Acclaimed, perhaps unsurprisingly, in UNESCO’s official magazine, UNESCO Courier, the exhibition reflected the orientation of the organization as it operated in the early 1950s. The plates wove together the accumulated emancipatory capital of myriad civilizations over the course of millennia. The result was a sense of shared human heritage: a common project of struggle, expressed differently, but ultimately converging to its zenith, the adoption, on 10 December 1948, of the UDHR. National and civilizational traditions were harnessed not to laud essential difference, but to demonstrate the canopy that covered humanity. Difference was embraced as an instrument for revealing commonality, an approach which would recede in the 1960s, as UNESCO celebrated a more adamantine diversity and found enthusiasm for essentialist identity curation and conservation.

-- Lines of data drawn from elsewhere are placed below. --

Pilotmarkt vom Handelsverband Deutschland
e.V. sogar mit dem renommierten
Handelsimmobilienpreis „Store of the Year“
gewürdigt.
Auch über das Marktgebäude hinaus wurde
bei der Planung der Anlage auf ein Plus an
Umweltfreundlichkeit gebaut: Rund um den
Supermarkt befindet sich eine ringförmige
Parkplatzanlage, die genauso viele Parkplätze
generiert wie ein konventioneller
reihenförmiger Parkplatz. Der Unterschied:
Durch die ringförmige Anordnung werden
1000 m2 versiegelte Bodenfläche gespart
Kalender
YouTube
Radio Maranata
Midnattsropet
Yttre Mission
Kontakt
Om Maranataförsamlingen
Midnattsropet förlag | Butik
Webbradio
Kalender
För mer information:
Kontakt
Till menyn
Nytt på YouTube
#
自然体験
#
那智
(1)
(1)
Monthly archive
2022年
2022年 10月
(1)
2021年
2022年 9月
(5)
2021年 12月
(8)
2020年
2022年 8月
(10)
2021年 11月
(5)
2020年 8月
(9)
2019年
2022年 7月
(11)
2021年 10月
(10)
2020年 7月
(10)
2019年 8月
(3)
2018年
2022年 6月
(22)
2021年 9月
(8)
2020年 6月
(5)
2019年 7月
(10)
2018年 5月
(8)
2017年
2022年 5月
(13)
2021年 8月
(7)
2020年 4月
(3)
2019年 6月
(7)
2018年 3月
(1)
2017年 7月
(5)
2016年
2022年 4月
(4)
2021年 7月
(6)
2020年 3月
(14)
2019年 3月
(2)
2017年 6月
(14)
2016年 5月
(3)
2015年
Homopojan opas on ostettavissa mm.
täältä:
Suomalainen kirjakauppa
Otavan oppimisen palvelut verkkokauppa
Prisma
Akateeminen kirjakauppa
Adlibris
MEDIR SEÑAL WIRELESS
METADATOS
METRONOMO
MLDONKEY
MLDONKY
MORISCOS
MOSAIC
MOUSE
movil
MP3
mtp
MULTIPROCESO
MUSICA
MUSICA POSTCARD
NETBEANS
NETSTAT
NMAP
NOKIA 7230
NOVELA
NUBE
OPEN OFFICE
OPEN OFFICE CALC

While the most tactile and discrete vector for human rights promotion in the early UN, the exhibition kit was devised and circulated at a point when there was an energetic effort to disseminate the human rights message. Although less visible in the historical record than the elite debates of Geneva, Paris, and Lake Success, the promotional effort was arguably one of the few threads of promise in the 1950s, when much of the early, optimistic inter-governmental initiative had dissipated. Outside of the fractious space of legal and political negotiation, the UDHR found a more direct interface with the citizenries of the world. If global agreement on a legally binding covenant was a frightening novelty beyond the grasp of international organization as it stood a decade after the war, innovation elsewhere flourished. In the newly independent Indonesian republic, copies of the Declaration were dropped from aircraft in the sky (presumably unbundled, to avoid the risk of truly ironic injury). In Australian schools, students were handed copies of the UDHR at the end of term, perhaps for those not entirely convinced about Article 26 (1), which stipulated “compulsory,” along with “free,” education. Geographically unorthodox partnerships were formed to prepare radio programs, spanning Scandinavia to Africa. In the technological metropole, the United States, a television program, assembling the stars of 1948, was prepared – but not retained, as magnetic tape was in its infancy, much to the disappointment of future historians.
Human Rights Exhibition: Album (Paris, United Nations, UNESCO, 1950).
Further details: Publication 578 of the United Nations Educational, Scientific and Cultural Organization. Printed in France by Imprimerie S.A.P.H.O.